╭─ Given data

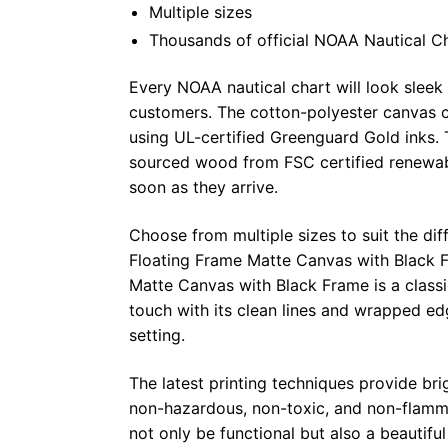
Multiple sizes
Thousands of official NOAA Nautical C
Every NOAA nautical chart will look sleek
customers. The cotton-polyester canvas c
using UL-certified Greenguard Gold inks. 
sourced wood from FSC certified renewabl
soon as they arrive.
Choose from multiple sizes to suit the dif
Floating Frame Matte Canvas with Black F
Matte Canvas with Black Frame is a class
touch with its clean lines and wrapped ed
setting.
The latest printing techniques provide bri
non-hazardous, non-toxic, and non-flammab
not only be functional but also a beautifu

╰─

**Task brief:** Exact retyping is required: the line with "customers. The cotton-polyester canvas c" through the end of the data, both ends included, and no other line.

**Answer section:**
customers. The cotton-polyester canvas c
using UL-certified Greenguard Gold inks. 
sourced wood from FSC certified renewabl
soon as they arrive.
Choose from multiple sizes to suit the dif
Floating Frame Matte Canvas with Black F
Matte Canvas with Black Frame is a class
touch with its clean lines and wrapped ed
setting.
The latest printing techniques provide bri
non-hazardous, non-toxic, and non-flammab
not only be functional but also a beautifu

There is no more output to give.